A few weeks ago city crews showed up at St. John and Belmont and began jackhammering and removing the crumbling sidewalk edge on the north-east corner of the intersection.
This infrastructure driven news-dog was pleased that the aging sidewalk was being addressed by the city. The bare dirt sat for a week or so, surrounded by yellow caution tape, some orange cones and a couple street barricades, ostensibly to keep people from wandering in and playing in the dirt. About a week later, crews arrived with a cement truck and poured a new concrete corner sidewalk complete with the little rubber nubby things for traction. One would think in the nation’s “Smartest City” this would be the end of the story, right? Sadly, no.
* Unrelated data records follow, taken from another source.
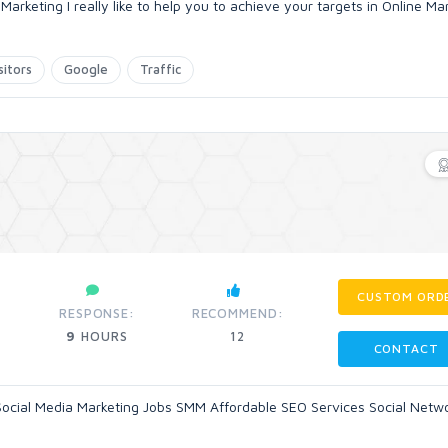
rketing I really like to help you to achieve your targets in Online Ma
sitors
Google
Traffic
CUSTOM ORD
RESPONSE:
RECOMMEND:
9
HOURS
12
CONTACT
l Social Media Marketing Jobs SMM Affordable SEO Services Social Netw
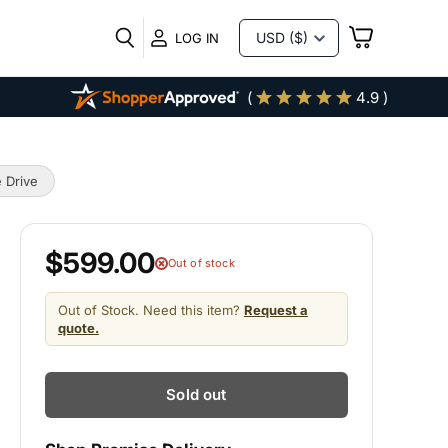
VIEW
LOG IN
CART
(
4.9 )
 Drive
$599.00
Out of stock
Out of Stock. Need this item?
Request a
quote.
Sold out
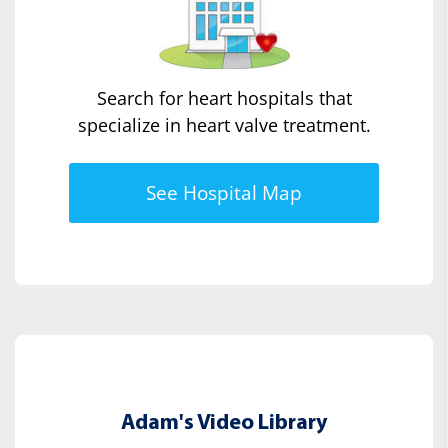
Search for heart hospitals that
specialize in heart valve treatment.
See Hospital Map
Adam's Video Library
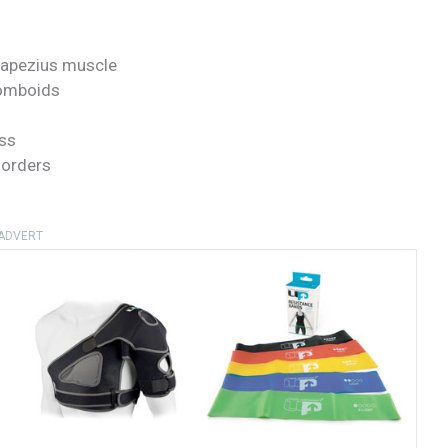
trapezius muscle
homboids
ss
sorders
ADVERT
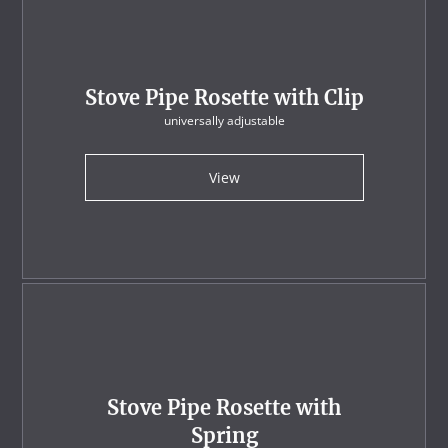
Stove Pipe Rosette with Clip
universally adjustable
View
Stove Pipe Rosette with
Spring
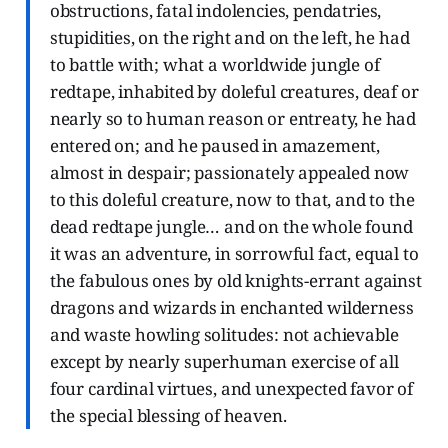
obstructions, fatal indolencies, pendatries,
stupidities, on the right and on the left, he had
to battle with; what a worldwide jungle of
redtape, inhabited by doleful creatures, deaf or
nearly so to human reason or entreaty, he had
entered on; and he paused in amazement,
almost in despair; passionately appealed now
to this doleful creature, now to that, and to the
dead redtape jungle… and on the whole found
it was an adventure, in sorrowful fact, equal to
the fabulous ones by old knights-errant against
dragons and wizards in enchanted wilderness
and waste howling solitudes: not achievable
except by nearly superhuman exercise of all
four cardinal virtues, and unexpected favor of
the special blessing of heaven.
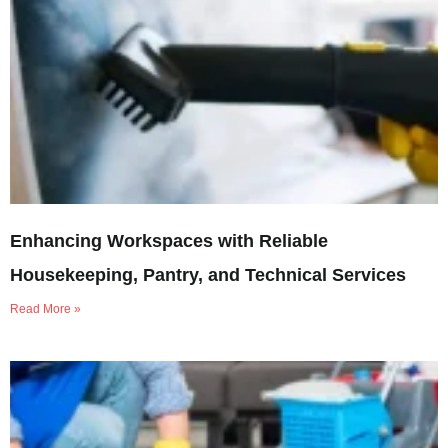
Enhancing Workspaces with Reliable
Housekeeping, Pantry, and Technical Services
Read More »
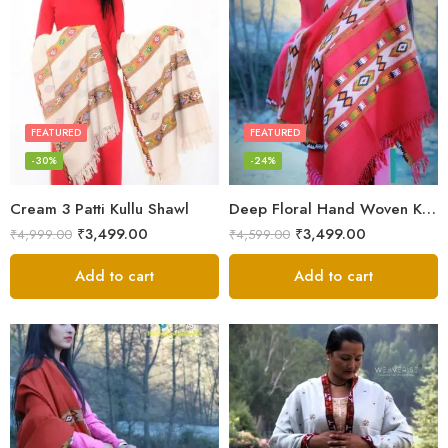
FEATURED
FEATURED
-30%
-24%
Cream 3 Patti Kullu Shawl
Deep Floral Hand Woven Kullu Handloom Pure Wool Shawl (Red)
₹
3,499.00
₹
3,499.00
₹
4,999.00
₹
4,599.00
Add to cart
Add to cart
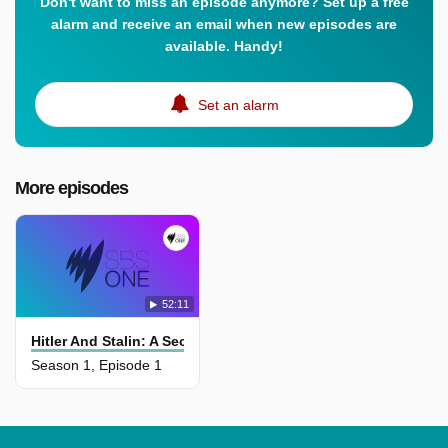
Don't want to miss an episode anymore? Set up a free
alarm and receive an email when new episodes are
available. Handy!
Set an alarm
More episodes
52:11
Hitler And Stalin: A Secret Relationship
Season 1, Episode 1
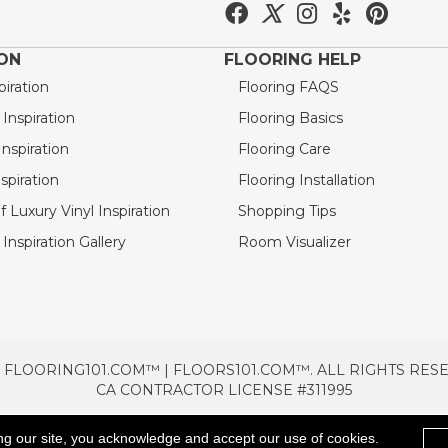
ION
FLOORING HELP
piration
Flooring FAQS
nspiration
Flooring Basics
nspiration
Flooring Care
spiration
Flooring Installation
 Luxury Vinyl Inspiration
Shopping Tips
Inspiration Gallery
Room Visualizer
 FLOORING101.COM™ | FLOORS101.COM™. ALL RIGHTS RES
CA CONTRACTOR LICENSE #311995
TERMS & CONDITIONS
PRIVACY POLICY
AREAS SE
ng our site, you acknowledge and accept our use of cookies.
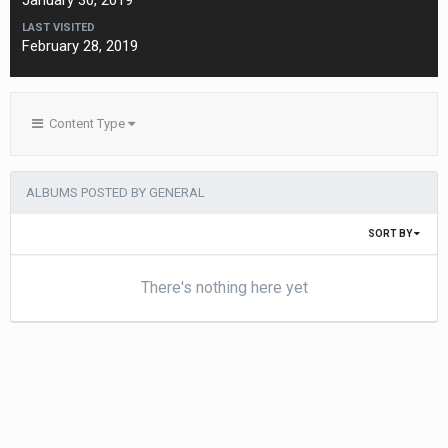
January 30, 2019
LAST VISITED
February 28, 2019
Content Type
ALBUMS POSTED BY GENERAL
SORT BY
There's nothing here yet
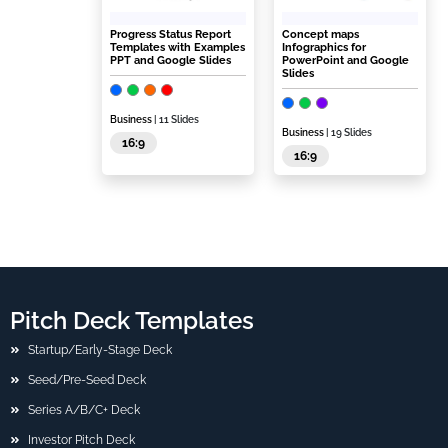
Progress Status Report
Concept maps
Templates with Examples
Infographics for
PPT and Google Slides
PowerPoint and Google
Slides
Business
| 11 Slides
Business
| 19 Slides
16:9
16:9
Pitch Deck Templates
Startup/Early-Stage Deck
Seed/Pre-Seed Deck
Series A/B/C+ Deck
Investor Pitch Deck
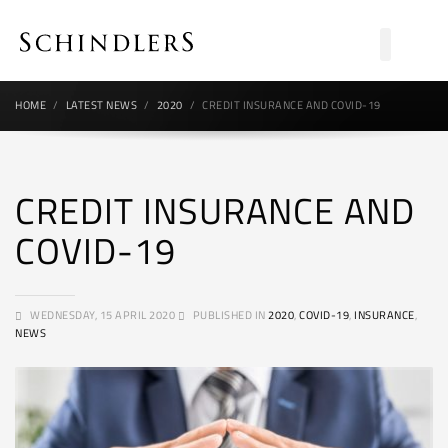
HOME
LATEST NEWS
2020
CREDIT INSURANCE AND COVID-19
CREDIT INSURANCE AND
COVID-19
WEDNESDAY, 15 APRIL 2020
PUBLISHED IN
2020
,
COVID-19
,
INSURANCE
,
NEWS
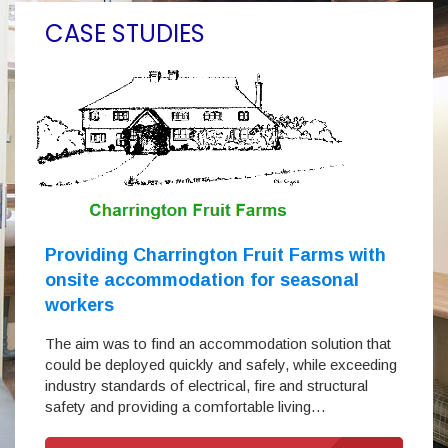
CASE STUDIES
Providing Charrington Fruit Farms with
onsite accommodation for seasonal
workers
The aim was to find an accommodation solution that
could be deployed quickly and safely, while exceeding
industry standards of electrical, fire and structural
safety and providing a comfortable living…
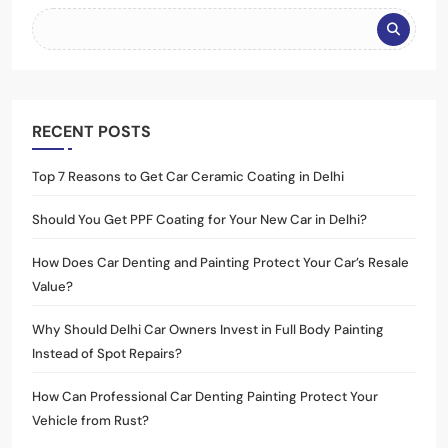
RECENT POSTS
Top 7 Reasons to Get Car Ceramic Coating in Delhi
Should You Get PPF Coating for Your New Car in Delhi?
How Does Car Denting and Painting Protect Your Car’s Resale
Value?
Why Should Delhi Car Owners Invest in Full Body Painting
Instead of Spot Repairs?
How Can Professional Car Denting Painting Protect Your
Vehicle from Rust?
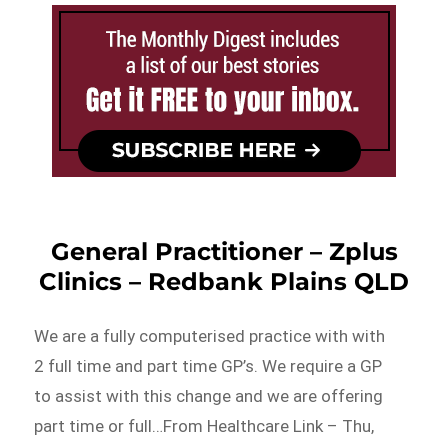
General Practitioner – Zplus
Clinics – Redbank Plains QLD
We are a fully computerised practice with with
2 full time and part time GP’s. We require a GP
to assist with this change and we are offering
part time or full…From Healthcare Link – Thu,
Last Tuesday a small army of city trucks showed up, five to be exact, carrying eight or nine workers in a stunning example of overkill and proceeded to jackhammer and remove the newly poured and finished concrete corner sidewalk pad. It was summarily pulverized and loaded in to trucks and carted off to the landfill. Two days later, another crew showed up and poured new concrete where the old, new concrete was poured nary a week prior. City workers skimmed and floated it, installed new rubber nubby things and left the scene once again surrounded by caution tape and barricades. Yes folks, your tax dollars at work.

Only in this city, where legacy projects take precedence over basic infrastructure needs, would a city crew jackhammer out brand new “old” concrete and replace it with newer, new concrete. Sadly this is the norm and not the exception. Time and time again this critically thinking news-dog has witnessed city crews sit idle in their trucks, sleeping or surfing the net on their phone for hours on end and draw union scale wages for doing absolutely nothing. The replacement of roughly week-old concrete, however, is a new low even for this keen-eyed canine.
There’s an old adage in the trades industry: “Measure twice, cut once.” Maybe, just maybe, if city Public Works supervisors employed this mantra, our tax dollars might be better spent. We’re not holding our breath though as we wait for another crew to come jackhammer out the new concrete again.